# Toledo Area...Southeast Michigan



## billyraybar (Mar 4, 2013)

Well, it's May 1st...There should be plenty of blacks, grays and pecker heads up by now. I made one quick search in Toledo and nothing...Things seem to be waaaay behind. Has anyone had any luck in this neck-of-the-woods?


----------



## cmalinzak (May 5, 2015)

Ive been out 3 times in the last 4 days with no finds.
Looks at Oak Openings, Grand Rapids area and Texas, OH out west 24
C'mon Toledo folks!
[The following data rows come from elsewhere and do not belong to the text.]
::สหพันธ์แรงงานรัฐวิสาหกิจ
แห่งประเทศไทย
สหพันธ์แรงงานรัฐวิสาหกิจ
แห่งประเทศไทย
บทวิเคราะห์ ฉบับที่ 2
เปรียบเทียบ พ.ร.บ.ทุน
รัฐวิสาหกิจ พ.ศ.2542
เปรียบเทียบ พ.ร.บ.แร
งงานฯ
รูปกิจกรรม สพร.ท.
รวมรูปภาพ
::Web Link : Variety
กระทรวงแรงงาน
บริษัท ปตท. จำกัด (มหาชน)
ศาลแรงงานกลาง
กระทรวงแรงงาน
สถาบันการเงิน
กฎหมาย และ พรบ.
Keep us posted
Rain today may get them up-


----------



## ambidex (May 12, 2013)

Went out Monday and found 25...went out yesterday after the nice rain and found about 75...they're just coming on and the rain and warm temps the next few days should really help...am west of Toledo about 30 miles...Good luck to all!!


----------



## ambidex (May 12, 2013)

Oh forgot to add they were almost all greys..between 1" and 3"


----------



## cmalinzak (May 5, 2015)

Went out yesterday found 20 greys...1-3" as well


----------



## hobu777 (May 7, 2013)

The season is unusually late to start....I'm in Monclova and have been out 4 times and have found about a dozen 1-3" greys. I usually find between 300-500 a season around here, so when they're out, I usually find at least 20 to 30 at a minimum every time out.


----------



## hobu777 (May 7, 2013)

Finally....a kick ass day in NW Ohio....204 morels and a few Dryad's Saddle.


----------



## ambidex (May 12, 2013)

hobu777...very cool...congrats!! Looking like might be a great season...heading up to north mich next week...hoping we're not going to be too early


----------



## hobu777 (May 7, 2013)

My bud has a place up near Manistee, Michigan and he said they've been finding pounds of the black morels up there the last few days.
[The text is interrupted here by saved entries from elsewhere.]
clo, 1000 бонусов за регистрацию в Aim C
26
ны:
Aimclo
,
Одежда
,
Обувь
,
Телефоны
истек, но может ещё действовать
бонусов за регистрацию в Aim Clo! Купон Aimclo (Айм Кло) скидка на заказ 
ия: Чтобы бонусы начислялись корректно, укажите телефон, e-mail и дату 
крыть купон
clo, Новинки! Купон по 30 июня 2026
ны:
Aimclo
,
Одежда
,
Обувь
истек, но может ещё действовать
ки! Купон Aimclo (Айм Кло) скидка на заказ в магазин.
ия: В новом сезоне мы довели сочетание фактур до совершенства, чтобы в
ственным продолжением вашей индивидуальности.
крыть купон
Good luck, let me know how you do up there.


----------



## gator139 (May 10, 2015)

no luck in Seneca county yet, and hobu777 nice batch ins that a hen in bottom left of pic? how do you cook? regards


----------



## hobu777 (May 7, 2013)

Today's haul of morels:


----------



## hobu777 (May 7, 2013)

gator....that's a Dryad's Saddle aka Polyporus squamosus that you were asking about.


----------



## hobu777 (May 7, 2013)

Found these today...I'm about done for the season.

Solid season, close to 400 morels.

Ticks, poison ivy, and mosquitoes are bad right now.


----------



## cotty1 (May 16, 2015)

good finds hobu you had a great season for as bad as it has been started out good and went south fast


----------



## hobu777 (May 7, 2013)

The season started late and then the 80+ degree days shortened the season.

That's ok....a couple of weeks of hitting the woods every day and I've about got it out of my system.

Probably found 40 or 50 ticks on me this year, got a bit of poison ivy, and the mosquitoes are out thick.

I found close to 400....a decent enough season....I enjoy hunting for them in cooler weather though.


----------